Over six years, the Entity authorities paid at least BAM 207 million in incentives, mostly to private companies, for the generation of the so-called “clean electricity”. These companies own 525 small hydro, wind, solar, and biomass, and biogas-fueled plants, which generate about two percent of the country’s total electricity generation.
The citizens interviewed by the CIN journalist did not know that they were incentivizing the work of these plants, and the reactions after the publication of the story showed that many citizens for the first time learned about who gets the money from the fee they pay every month with the electricity bill. The more the plants are entitled to incentives, the bigger the electricity bills of the citizens.

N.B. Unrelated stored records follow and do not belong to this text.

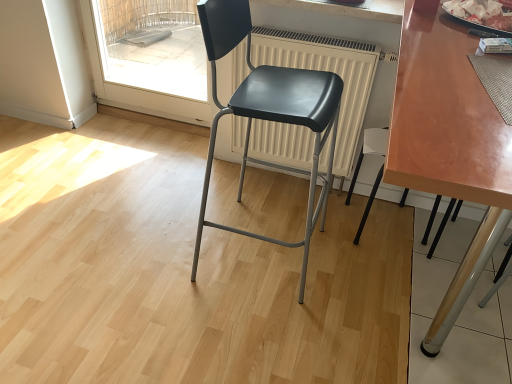 Question: Is matte black chair at center, which is the 1th chair in left-to-right order, at the back of matte black chair at lower right, which appears as the 2th chair when viewed from the left?

Choices:
 (A) no
 (B) yes

Answer: (A)

Question: Is matte black chair at lower right, which appears as the 2th chair when viewed from the left, bigger than matte black chair at center, which is the 1th chair in left-to-right order?

Choices:
 (A) yes
 (B) no

Answer: (B)

Question: Is matte black chair at lower right, marked as the 1th chair in a right-to-left arrangement, in contact with matte black chair at center, which is the 1th chair in left-to-right order?

Choices:
 (A) yes
 (B) no

Answer: (B)

Question: Is matte black chair at lower right, which appears as the 2th chair when viewed from the left, aimed at matte black chair at center, the second chair when ordered from right to left?

Choices:
 (A) yes
 (B) no

Answer: (B)

Question: From the image's perspective, is matte black chair at lower right, marked as the 1th chair in a right-to-left arrangement, below matte black chair at center, the second chair when ordered from right to left?

Choices:
 (A) no
 (B) yes

Answer: (B)

Question: Is matte black chair at lower right, marked as the 1th chair in a right-to-left arrangement, completely or partially outside of matte black chair at center, which is the 1th chair in left-to-right order?

Choices:
 (A) no
 (B) yes

Answer: (B)

Question: Is shiny silver tray at upper right wider than shiny brown table at center?

Choices:
 (A) yes
 (B) no

Answer: (B)

Question: Considering the relative positions of shiny silver tray at upper right and shiny brown table at center in the image provided, is shiny silver tray at upper right behind shiny brown table at center?

Choices:
 (A) yes
 (B) no

Answer: (A)

Question: Is shiny silver tray at upper right not inside shiny brown table at center?

Choices:
 (A) yes
 (B) no

Answer: (A)

Question: Is shiny silver tray at upper right shorter than shiny brown table at center?

Choices:
 (A) no
 (B) yes

Answer: (B)

Question: Considering the relative sizes of shiny silver tray at upper right and shiny brown table at center in the image provided, is shiny silver tray at upper right smaller than shiny brown table at center?

Choices:
 (A) yes
 (B) no

Answer: (A)

Question: Is shiny silver tray at upper right oriented towards shiny brown table at center?

Choices:
 (A) yes
 (B) no

Answer: (B)

Question: Is matte black chair at center, the second chair when ordered from right to left, in contact with white matte radiator at center?

Choices:
 (A) no
 (B) yes

Answer: (A) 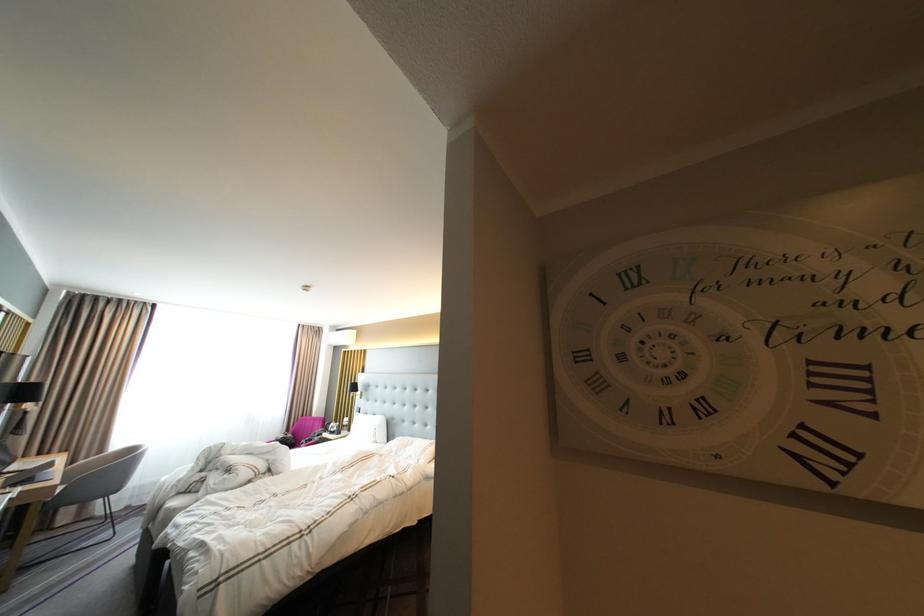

The second story is about children in the Una-Sana Canton (USK) who suffer from cystic fibrosis and their parent’s struggle with the bureaucratic system for expensive medicines necessary for the treatment of this severe and rare disease. Seven children had waited for months for the Health Insurance Institute to approve their medication. While waiting for approval, the health condition of some has deteriorated and some have moved abroad.
If not treated regularly, this disease may culminate in infections, pneumonia, and breathing problems, and the resulting accumulation of thick secretions leads to failure of other organs as a result of which the whole organism gets tired and weak. Irregular therapies shorten the life span of the patients.
Their parents confirmed for CIN that the medications come with at least a month or two delay each year. In addition, the Institute requires them to submit extensive medical documentation each month confirming their children’s incurable disease. While waiting for bureaucratic approvals, parents have been exploring various ways to ease their children’s pain without medication– ventilation using a sterile mixture of salt and water or borrowing medication from parents from other places.
In the jury’s explanation, these works were said to have brought attention to the socio-economic impact of the coronavirus pandemic on people’s lives, especially by researching topics focused on young people, minority groups, and people with disabilities. CIN’s research was named the best in a competition of 30 research stories from 14 countries.